Tra i fattori chiave che mettono il nostro organismo nelle condizioni di utilizzare questi carboidrati complessi, che per noi sarebbero altrimenti impossibili da digerire, c’è il bacillo Bacteroides thetaiotaomicron, residente abituale dell’intestino distale che utilizza i carboidrati come fonte di carbonio ed energia e rappresenta il 6% dei batteri presenti nell’econicchia locale e il 12% di tutti i Bacteroides. 

Si tratta a tutti gli effetti di un microrganismo commensale, che va cioè inteso come tale nel senso microbiologico del termine, ma che va anche considerato un aiuto indispensabile a tavola – un prezioso commensale appunto – proprio per la sua capacità di metabolizzare un’ampia varietà di polisaccaridi tramite un’infinità di loci specifici. 

Ma il B. thetaiotaomicron è stato anche al centro di studi che per molti aspetti hanno rivoluzionato l’approccio al microbiota. Ecco come risponde alle nostre domande.

Partiamo dal suo nome, che francamente suona un po’ come l’esercizio di memoria di un ginnasiale alle prime esperienze di greco…

«All’origine c’è una questione – probabilmente fraintesa – di morfologia. Data la mia struttura cilindrica direi che appartengo ai bacilli, ma come molti altri batteri posso modificare le mie caratteristiche morfologiche per adattarmi a differenti condizioni ambientali. È appunto assumendo forme che ricordavano le lettere teta, iota e omicron dell’alfabeto greco che nel 1912 mi sono presentato al microscopio di Arcangelo Distaso, che per questo mi ha descritto come Bacillus thetaiotaomicron (1). Soltanto nel 1919 sono stato attribuito al genere Bacteroides. Per brevità, anche su alcuni documenti ufficiali vengo comunque chiamato amichevolmente B. theta».

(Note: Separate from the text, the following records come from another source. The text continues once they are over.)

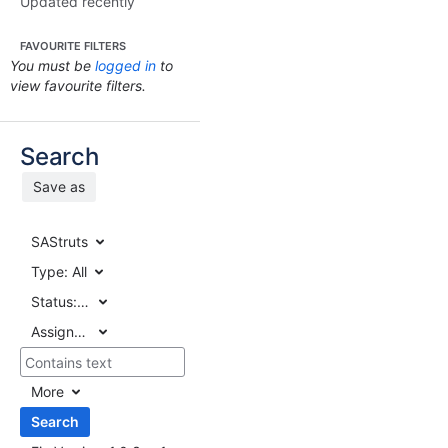
Updated recently
FAVOURITE FILTERS
You must be
logged in
to
view favourite filters.
Search
Save as
SAStruts
Type:
All
Status:
All
Assignee:
All
More
Search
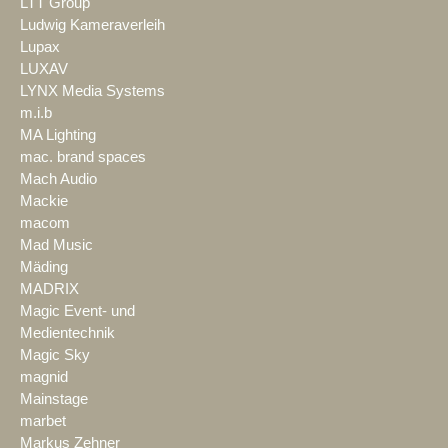
LTT Group
Ludwig Kameraverleih
Lupax
LUXAV
LYNX Media Systems
m.i.b
MA Lighting
mac. brand spaces
Mach Audio
Mackie
macom
Mad Music
Mäding
MADRIX
Magic Event- und
Medientechnik
Magic Sky
magnid
Mainstage
marbet
Markus Zehner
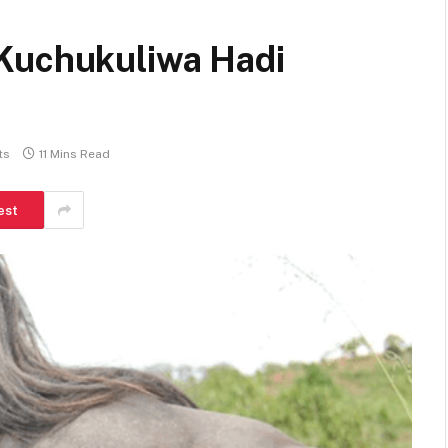
Kuchukuliwa Hadi
ts
11 Mins Read
est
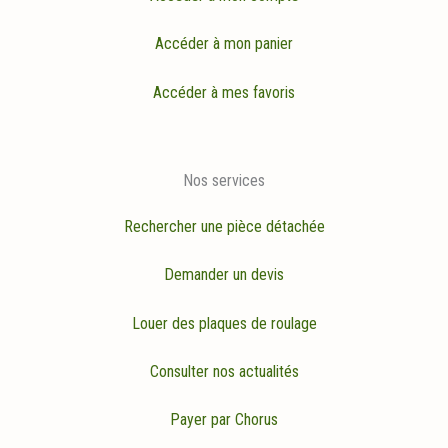
Accéder à mon panier
Accéder à mes favoris
Nos services
Rechercher une pièce détachée
Demander un devis
Louer des plaques de roulage
Consulter nos actualités
Payer par Chorus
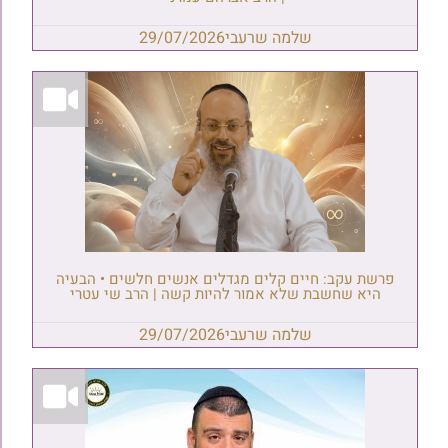
שלמה שרעבי
29/07/2026
פרשת עקב: חיים קלים מגדלים אנשים חלשים • הבעיה
היא שחשבת שלא אמור להיות קשה | הרב שי עטרי
שלמה שרעבי
29/07/2026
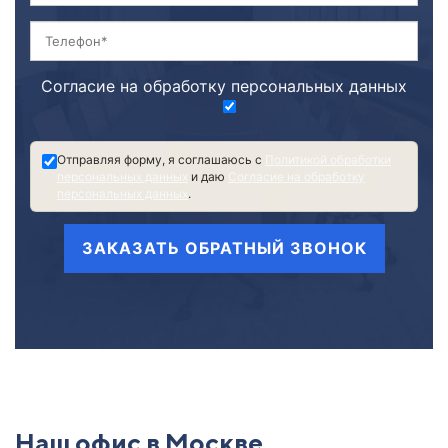
Согласие на обработку персональных данных
Отправляя форму, я соглашаюсь с
Политикой обработки
персональных данных
и даю
Согласие на обработку
персональных данных
.
ЗАКАЗАТЬ ОБРАТНЫЙ ЗВОНОК
Наш офис в Москве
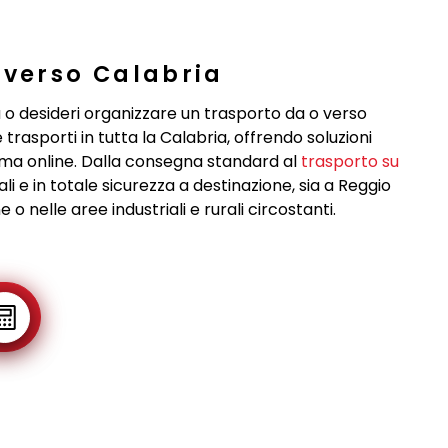
 verso Calabria
ia o desideri organizzare un trasporto da o verso
rasporti in tutta la Calabria, offrendo soluzioni
stema online. Dalla consegna standard al
trasporto su
i e in totale sicurezza a destinazione, sia a Reggio
 nelle aree industriali e rurali circostanti.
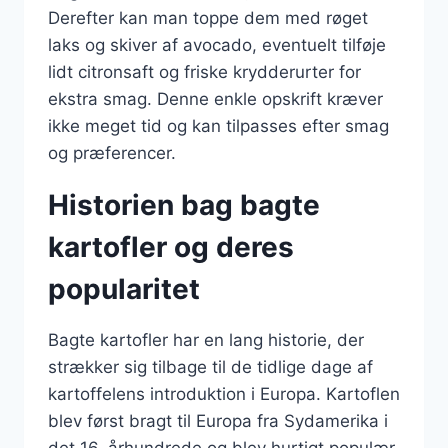
Derefter kan man toppe dem med røget
laks og skiver af avocado, eventuelt tilføje
lidt citronsaft og friske krydderurter for
ekstra smag. Denne enkle opskrift kræver
ikke meget tid og kan tilpasses efter smag
og præferencer.
Historien bag bagte
kartofler og deres
popularitet
Bagte kartofler har en lang historie, der
strækker sig tilbage til de tidlige dage af
kartoffelens introduktion i Europa. Kartoflen
blev først bragt til Europa fra Sydamerika i
det 16. århundrede og blev hurtigt populær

Abbreviato o meno, in letteratura il suo nome ricorre in studi che hanno rivoluzionato l’approccio al microbiota…

«Immagino che abbia letto gli studi condotti da Abigail Salyers e dal suo team nei laboratori dell’Università dell’Illinois a Urbana-Champaign. In una serie di lavori pubblicati sul “Journal of Bacteriology” alla fine degli anni Ottanta (2), lei e si suoi colleghi, ricorrendo a un approccio biochimico e soprattutto genetico innovativo, hanno individuato i meccanismi che mi consentono di utilizzare i polisaccaridi tramite una serie di proteine ed enzimi. Partendo da questi risultati, nell’intera specie Bacteroides è stata poi accertata l’esistenza di innumerevoli loci, ognuno dei quali è specializzato nella degradazione di glicani specifici. Da parte mia, è proprio così che metto l’organismo ospite nelle migliori condizioni di digerire le fibre ed è in questo modo che sono diventato uno dei microrganismi intestinali maggiormente studiati del microbiota, grazie a manipolazioni genetiche che hanno fatto scuola nell’ambito degli studi in questo campo (3, 4). Di questo sono ovviamente riconoscente ad Abigail Salyers, ma devo anche aggiungere che è anche grazie al lavoro che ha condotto su di me che la microbiologa americana viene oggi considerata una pioniera innovativa in questo campo».

Ma come fa a metabolizzare composti proverbialmente complessi come i polisaccaridi?

«Si tratta di un insieme di doti naturali e di convinta applicazione. Per digerire i vegetali, ricchi di carboidrati complessi come cellulosa, emicellulosa, lignina e amidi, è necessario disporre di un armamentario ampio e multifunzionale di enzimi: io ne ho più di 250 solo per questa mansione. Il paragone non sembri irriverente, ma l’uomo ne ha meno di 100, nonostante un genoma 500 volte più grande. Ma queste doti da sé non sono sufficienti: ci vuole anche molta dedizione e dagli approfondimenti che sono stati condotti sulla mia attività risulta evidente che dedico enormi porzioni del mio genoma al metabolismo dei carboidrati (5): un bel riconoscimento per il mio lavoro».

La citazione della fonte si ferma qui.